Providers of foundation models on the EU market would have to assess and mitigate all possible risks and register their models in the EU database before their release on the single market. Generative AI systems based on such models, such as ChatGPT, would have to comply with transparency requirements (disclosing that the content was AI-generated, also helping distinguish deepfake images from real ones) and ensure safeguards against generating illegal content.

Detailed summaries of the copyrighted data used for their training would also have to be made publicly available under the Act. In my next blog post (# 4), I analyse the most relevant aspects of AI data copyright and other intellectual property-related aspects.

Coming back to the compromise, compared to the text of the initial Commission proposal, the main new elements of the provisional agreement reached on 8 December 2023 are as follows:

• specified rules on high-impact general-purpose AI models that can cause systemic risk in the future, as well as on high-risk AI systems

• a revised system of governance with some enforcement powers at EU level

• extension of the list of prohibitions but with the possibility to use remote biometric identification by law enforcement authorities in public spaces, subject to safeguards

• better protection of rights through the obligation for deployers of high-risk AI systems to conduct a fundamental rights impact assessment prior to putting an AI system into use.

Importantly for this blog post on privacy and data protection, the compromise also contains changes clarifying the allocation of responsibilities and roles of the various relevant actors, in particular providers and users of AI systems. It also clarifies the relationship between responsibilities under the AI Act and responsibilities that already exist under other legislation, such as the GDPR and sectorial legislation.

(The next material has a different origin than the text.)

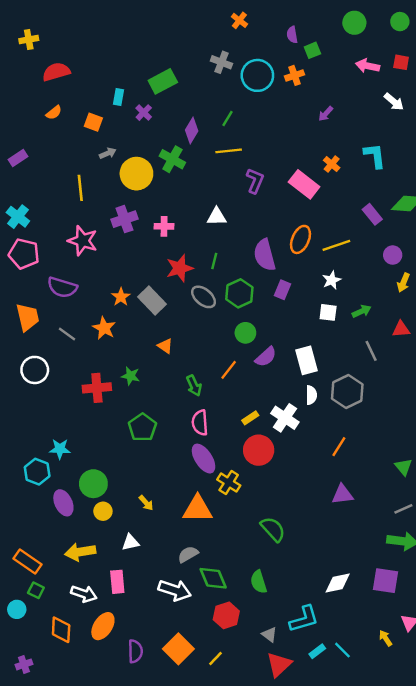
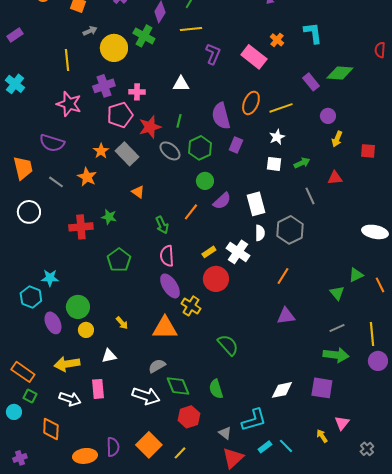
pink pentagon: (24, 254) -> (120, 115), moved, turned -30
orange ellipse: (103, 626) -> (85, 456), moved, turned 50

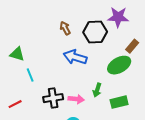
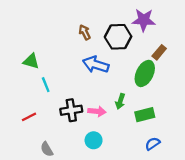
green ellipse: (119, 65) -> (145, 73), turned -35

Last but not least, as for some uses of AI risk is deemed unacceptable, along with predictive policing for individuals, biometric categorisation to infer sensitive data (such as sexual orientation or religious beliefs), the untargeted scraping of facial images from the internet, and CCTV footage, all listed above in the earlier AI Act talks, the deal bans scoring discussed in section 4 of this post on profiling and scoring (as well as emotion recognition in the workplace and educational institutions).

6. Summing up

The analysis in this post showed that the governance and regulatory gaps regarding personal data protection are today increasingly made up by strict regulations around the world. There is also a growing body of case law that makes internet users’ personal data governance and protection stricter every day.

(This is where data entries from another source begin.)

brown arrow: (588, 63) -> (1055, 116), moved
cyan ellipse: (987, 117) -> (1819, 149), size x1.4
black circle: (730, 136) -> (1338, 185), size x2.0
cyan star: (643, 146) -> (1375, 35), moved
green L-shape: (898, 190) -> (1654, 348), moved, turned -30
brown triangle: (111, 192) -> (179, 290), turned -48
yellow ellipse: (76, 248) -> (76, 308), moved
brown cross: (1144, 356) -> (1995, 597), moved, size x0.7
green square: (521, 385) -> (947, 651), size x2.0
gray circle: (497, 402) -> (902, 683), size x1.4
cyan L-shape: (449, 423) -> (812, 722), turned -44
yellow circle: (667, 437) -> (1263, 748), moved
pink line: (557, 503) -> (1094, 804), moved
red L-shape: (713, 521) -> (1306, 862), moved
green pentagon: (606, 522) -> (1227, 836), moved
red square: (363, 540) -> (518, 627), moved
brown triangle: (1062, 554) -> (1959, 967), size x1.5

At the time of writing, the GDPR—the EU data protection law pre-existing the COVID-related digital revolution—is still the strictest data protection set of rules. Furthermore, the new Swiss data protection law, nFADP, came into effect in September 2023. In some respects, the nFADP is likely to be even stricter than the GDPR: while the latter applies only to companies, the former binds any private data operator that, if found liable, could be fined up to 250,000 CHF.

The last, but definitely not least—and growing—pain point regarding data protection is data’s increased gathering, processing, and usage by last-generation AI, including general-purpose AI systems. Among the key issues here are profiling and scoring. In the EU, the two practices are prohibited in principle by the GDPR, as it was confirmed by the latest CJEU rulings of December 2023.

In the EU, the year 2023 marked several other milestones with the project, and, more recently, a deal on the provisional agreement of the EU AI Act. The Act is expected to further the protection of EU citizens’ right to file complaints about AI systems and receive explanations of decisions based on high-risk AI systems that significantly impact their fundamental rights.

Once finalized, the AI Act will present comprehensive lists of prospectively prohibited AI practices, as well as lists of high-risk AI applications. The prospective lists of prohibitions include social scoring, emotion recognition in the workplace and educational institutions, predictive policing for individuals, biometric categorisation to infer sensitive data, such as sexual orientation or religious beliefs, the untargeted scraping of facial images from the internet, and CCTV footage.